Semantic search with Azure Cognitive Search

Brian Weeteling 9/14/2021 10:07:18 AM

While the search technology behind a lot of large e-commerce websites has reached a high level of sophistication, there are always ways to improve; search is still not a solved problem. In a previous article, we've looked at an intriguing technology that can boost search performance a lot, called semantic search.

"Online retailers can double conversion rates by investing in site search and discovery (source)"

Search for e-commerce goes beyond the search box itself; there are many other aspects that impact search performance. Users expect to be able to filter through the catalog quickly. For example, you can use facets to let your users filter results by product attributes such as price, color, size or reviews. Use a product recommendation engine to suggest products to your users, based on their user profile, their location or previous search queries.

If we look at the quality of the query itself, there are a lot of ways to improve that too. These include things like spelling correction, suggestions, synonyms, autocomplete, stemming and phrase search.

And it is important to note that search can be used in different ways to interact with your online store. People use it to just browse your online store and filter through the large amount of products, but they also resort to the search bar when they have a specific product in mind. While this might seem easy, it can still be challenging depending on the query, let's take a look at this example on Google:

what year did brian set foor on pluto

Credits and more fun examples here

For made up queries like the one above, it's hard to come up with a search result that makes actual sense as there is no real answer.
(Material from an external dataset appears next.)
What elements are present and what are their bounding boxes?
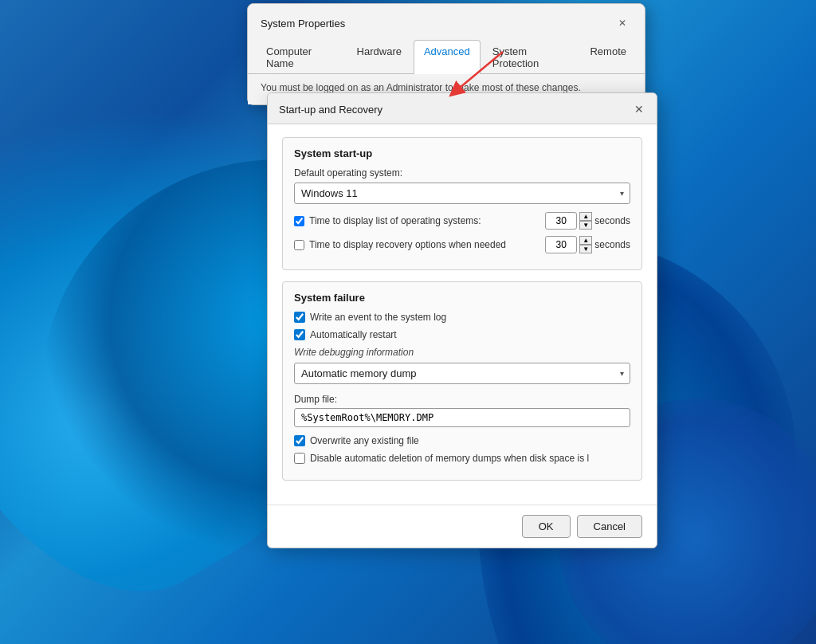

In the same way this might happen, when users are searching for something that does not exist on your website, leading to the dreaded zero results page.

While the result above might be slightly confusing, it's the best Google can come up with at the moment, and we could argue that it makes sense that I'm looking for information about the moon landing instead of me landing on Pluto. Using semantic search you will never end up with zero results, which sounds great but it could be that you're not entirely confident about the quality of the results. In that case you could mention it to the user an maybe try to suggest an alternative query instead, similar to what Google is doing: 'Did you mean ...'.

More than just search

Search for e-commerce is a highly researched topic, it's not just a simple input field on a webpage. A lot of thought goes into the order of items (think about marketing and promotions), the way the items are displayed and the filters or facets that will be shown to the user, these facets could even be personalized for the user or query!

Page with filters

While filtering and faceting has been around for a long time on classic search, it's actually a bit harder to implement using semantic search, especially using scalable vector search technologies like approximate nearest neighbour search (ANN, using things like Faiss or Annoy). These technologies create an index for the complete search corpus (for example your product catalog) and store it in a highly optimized way. Storing the index like that has the downside that it is not possible to exclude parts of the indexed items while doing a search.

"As shown in a previous blogpost, searching with vectors opens up a world of possibilities: searching by or for images and searching across languages; it's all possible"

Another downside is that semantic search tends to work better with longer queries which are written using natural text. It's not a given that semantic search will instantly work well for all types of queries, it really depends on the model and how it was trained. It might be necessary to train a custom model, add query understanding or to add (automatic) filtering in order to get good results.

In the next section we'll take a look what Microsoft has done to tackle these problems in order to add support for semantic search.

Hybrid solutions: re-ranking

In order to offer a fully fledged search engine which still provides sufficient control over the results, Microsoft decided to go for a hybrid solution: using both an existing 'classic' search algorithm and wrapping it with some semantic magic. Basically adding a layer on top of the existing system in order to improve the search result rankings. This means that you'll still receive the same search results, but they will probably be shown to you in a different order.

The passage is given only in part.